1. Maksud dan tujuan untuk PARS.1


Pada waktu mengajukan permohonan survei akreditasi, rumah sakit
perlu memberikan data dan dan informasi yang dibutuhkan untuk proses
akreditasi. Misalnya : mengisi aplikasi survei secara lengkap, data
direktur rumah sakit, data kelengkapan surat tanda registrasi dan surat
izin praktik para staf medis serta data perizinan-perizinan lainnya,
termasuk bila ada perubahan direktur rumah sakit, kepemilikan,
peningkatan kelas, pembangunan/renovasi yang cukup luas, dan lain
sebagainya serta bila ingin mengajukan banding keputusan akreditasi.
Rumah sakit wajib memberikan data dan informasi kepada KARS,
data tersebut dimulai pada waktu pengajuan survei dan selama siklus
survei akreditasi tiga tahunan.

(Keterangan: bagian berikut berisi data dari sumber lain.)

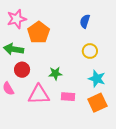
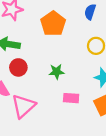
orange pentagon: (39, 32) -> (53, 24), moved
pink triangle: (39, 95) -> (23, 106), moved, turned -40

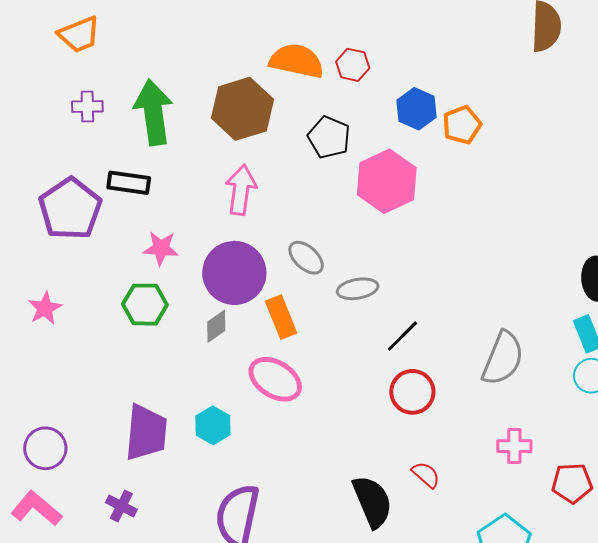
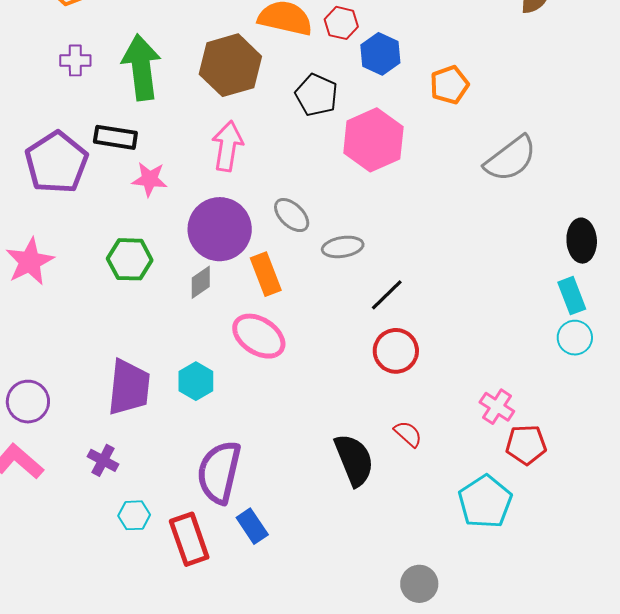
blue hexagon: (416, 109) -> (380, 54), moved
pink star: (161, 248) -> (150, 179), moved
pink star: (45, 308) -> (30, 262), size x1.4
gray semicircle: (503, 358) -> (511, 159), moved, turned 30
pink cross: (514, 446) -> (497, 407), turned 32
red pentagon: (572, 483) -> (526, 445), moved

Penyampaian data sesuai yang diminta
KARS, harus disampaikan oleh rumah sakit ke KARS.

2. Monitoring PARS.1
Monitoring dilaksanakan terus-menerus selama siklus akreditasi
terkait dengan pengajuan yang diperlukan.

3. Dampak Ketidakpatuhan terhadap PARS.1


Jika rumah sakit gagal memenuhi persyaratan informasi dan data
hingga waktu yang ditentukan kepada KARS, rumah sakit akan dianggap
berisiko gagal akreditasi atau penetapak akreditasi tertunda sampai
semua persyaratan akreditasi dipenuhi dan dilakukan survei terfokus.
Sebagai contoh, jika informasi pada aplikasi survei rumah sakit tidak
tepat /tidak sesuai selama pelaksanaan survei maka dibutuhkan survei
terfokus dan rumah sakit diminta menanggung biaya dari pelaksanaan
survei terfokus. Sebagai tambahan, jika terdapat bukti bahwa rumah sakit
telah memalsukan atau menahan informasi atau bermaksud
menghilangkan informasi yang diajukan kepada KARS, persyaratan dan
konsekuensi pada PARS.2 akan berlaku.

2.3.2. Persyaratan Kedua: PARS.2

Rumah sakit menyediakan informasi yang lengkap dan akurat kepada KARS
selama keseluruhan fase dari proses akreditasi.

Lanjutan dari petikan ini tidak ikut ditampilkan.